I didn’t see what he was talking about. There wasn’t a lot of light in the shed. “You been trapping?” I asked when my eyes adjusted.

“Those are cat skins,” he said. “I’m drying cat skins.”

“Your brother’s drying cat skins,” I told Linda the first night we had the car to ourselves.

“What are you talking about?” she said. And I decided it was the last time I’d ever bring up something that would make her move her hand away.

“What do you think, your brother’s Mister Normal?” she asked.

She told me I could ride in front with Glenn and we’d gotten a block from her house when she asked what my brother was up to. “Let’s go get him,” she said, before I answered.

“Yeah, let’s go get the brother,” Glenn said.

When we got to my house my brother was already sitting on the front steps. “Well, this is a surprise,” he said, and got in the back with Linda.

“Eyes front, buddy,” Glenn said when I turned to look back at them. The whole way to the quarry, if I started to turn around he jiggled the steering wheel and we all rocked and swayed. Linda told him to stop and he told her it wasn’t him, it was me, so she told me to sit still.

“I want to look at you,” I said.

“That’s sweet,” my brother said.

“It is,” Linda told him.

When we got to the quarry, she said she had to pee.

“I better go with you,” my brother told her. “It’s pretty dark out there.”

“No, thank you,” she said. “I can handle this myself.”

She was gone a long time. I sat in the car with my brother and Glenn and thought of her poking around in the dark, feeling for a safe place.

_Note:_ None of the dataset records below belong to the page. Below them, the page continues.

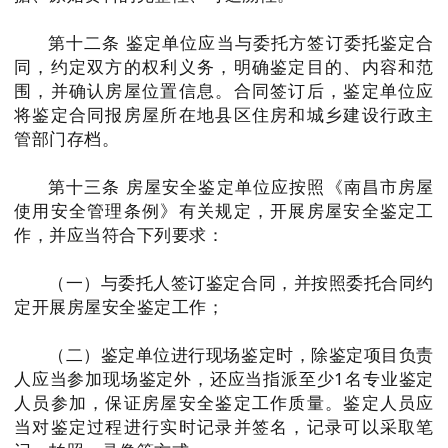
西湖区
第十二条 鉴定单位应当与委托方签订委托鉴定合
同，约定双方的权利义务，明确鉴定目的、内容和范
围，并确认房屋位置信息。合同签订后，鉴定单位应
青云谱区
将鉴定合同报房屋所在地县区住房和城乡建设行政主
管部门存档。
青山湖区
第十三条 房屋安全鉴定单位应按照《南昌市房屋
红谷滩区
使用安全管理条例》有关规定，开展房屋安全鉴定工
作，并应当符合下列要求：
经开区
（一）与委托人签订鉴定合同，并按照委托合同约
定开展房屋安全鉴定工作；
高新区
（二）鉴定单位进行现场鉴定时，除鉴定项目负责
人应当参加现场鉴定外，还应当指派至少1名专业鉴定
新建区
人员参加，保证房屋安全鉴定工作质量。鉴定人员应
当对鉴定过程进行实时记录并签名，记录可以采取笔
湾里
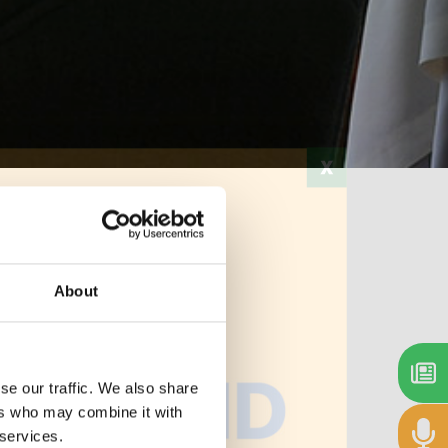
Stampa
About
se our traffic. We also share
ers who may combine it with
 services.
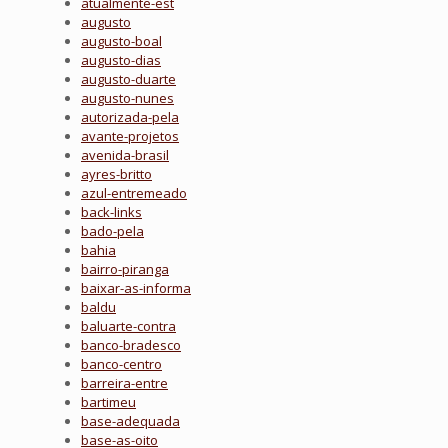
atualmente-est
augusto
augusto-boal
augusto-dias
augusto-duarte
augusto-nunes
autorizada-pela
avante-projetos
avenida-brasil
ayres-britto
azul-entremeado
back-links
bado-pela
bahia
bairro-piranga
baixar-as-informa
baldu
baluarte-contra
banco-bradesco
banco-centro
barreira-entre
bartimeu
base-adequada
base-as-oito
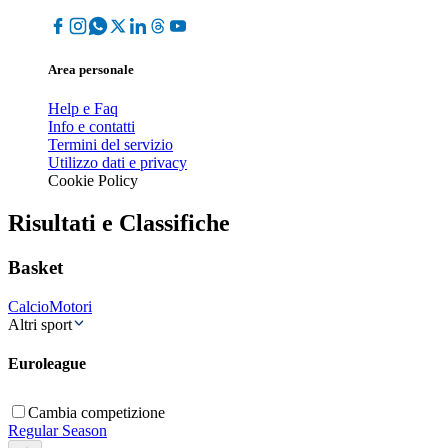
Area personale
Help e Faq
Info e contatti
Termini del servizio
Utilizzo dati e privacy
Cookie Policy
Risultati e Classifiche
Basket
Calcio
Motori
Altri sport
Euroleague
Cambia competizione
Regular Season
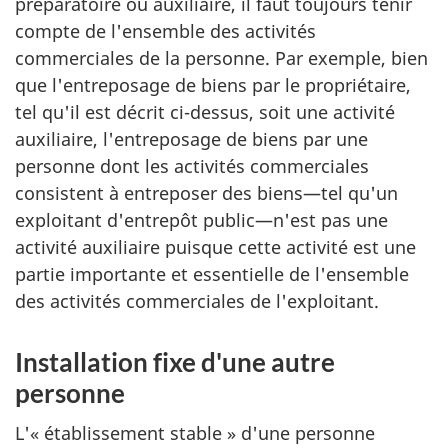
préparatoire ou auxiliaire, il faut toujours tenir
compte de l'ensemble des activités
commerciales de la personne. Par exemple, bien
que l'entreposage de biens par le propriétaire,
tel qu'il est décrit ci-dessus, soit une activité
auxiliaire, l'entreposage de biens par une
personne dont les activités commerciales
consistent à entreposer des biens—tel qu'un
exploitant d'entrepôt public—n'est pas une
activité auxiliaire puisque cette activité est une
partie importante et essentielle de l'ensemble
des activités commerciales de l'exploitant.
Installation fixe d'une autre
personne
L'« établissement stable » d'une personne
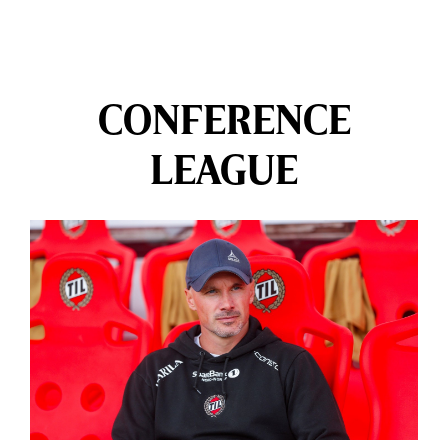
CONFERENCE
LEAGUE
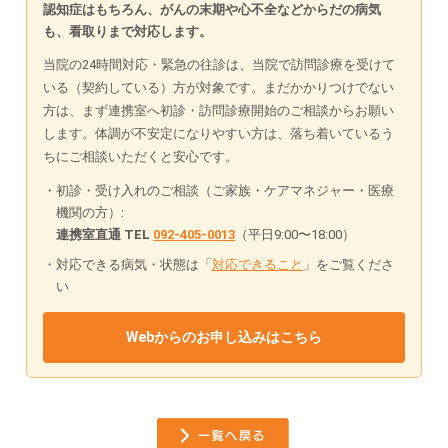
認知症はもちろん、がんの末期や心不全などからだの病気
も、看取りまで対応します。
当院の24時間対応・緊急の往診は、当院で訪問診療を受けて
いる（契約している）方が対象です。まだかかりつけでない
方は、まず連携室へ初診・訪問診療開始のご相談からお願い
します。体調が不安定になりやすい方は、落ち着いているう
ちにご相談いただくと安心です。
初診・受け入れのご相談（ご家族・ケアマネジャー・医療
機関の方）:
連携室直通 TEL
092-405-0013
（平日9:00〜18:00）
対応できる病気・状態は「
対応できること
」をご覧くださ
い
Webからのお申し込みはこちら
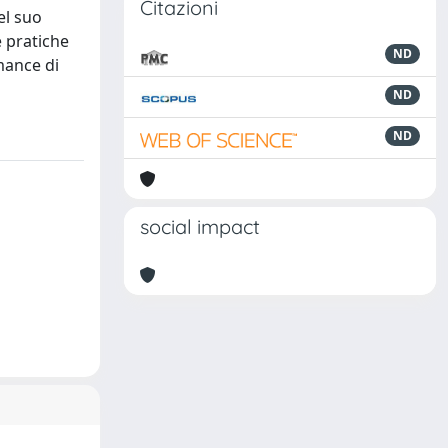
Citazioni
el suo
e pratiche
ND
mance di
ND
ND
social impact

Glenn had his arm along the top of the seat so his fingers were at my shoulder. My brother whistled to himself the same two notes that went up and down, up and down.

“What I wouldn’t give to be a little flower right now,” Glenn said.

“Two little flowers,” my brother said.

“I should go look for her,” I told them.

They both snorted. “She knows this place better than we do,” Glenn said.

“Or at least as well,” my brother told him.

I tried a few sentences in my head and then said, “So you guys have been here before.”

There was a pause like they were deciding who was going to answer.

“We been here before,” my brother confirmed.

Linda finally appeared out of the dark, wet-eyed, and opened the door and climbed in.

“You okay?” I said.

“Absolutely,” she said.

“Shouldn’t I be in the back with you?” I asked.

“Yeah, absolutely. Move, you,” she said to my brother.

“Absolutely,” my brother said.

“Absolutely,” Glenn said.

In the light when the car door opened again I could see Linda flinch.

“We gotta give these two some time alone,” my brother told Glenn.

“Absolutely,” Glenn said.

“But first I have to show you something,” my brother said, meaning me.

“Now?” I asked him. I had one foot in the backseat.